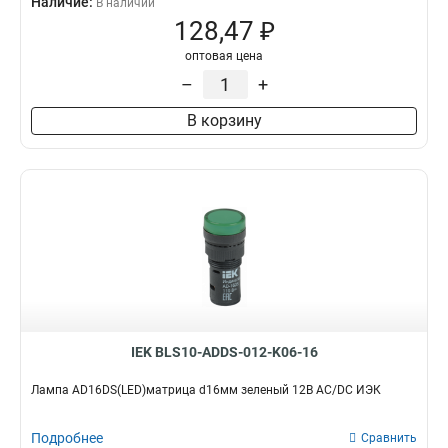
Наличие:
В наличии
128,47 ₽
оптовая цена
–
+
В корзину
IEK BLS10-ADDS-012-K06-16
Лампа AD16DS(LED)матрица d16мм зеленый 12В AC/DC ИЭК
Подробнее
Сравнить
————
__WORK REQUIRED__
Reproduce the listing verbatim, pictures excluded.

__TASK OUTPUT__
Наличие:
В наличии
128,47 ₽
оптовая цена
–
+
В корзину
IEK BLS10-ADDS-012-K06-16
Лампа AD16DS(LED)матрица d16мм зеленый 12В AC/DC ИЭК
Подробнее
Сравнить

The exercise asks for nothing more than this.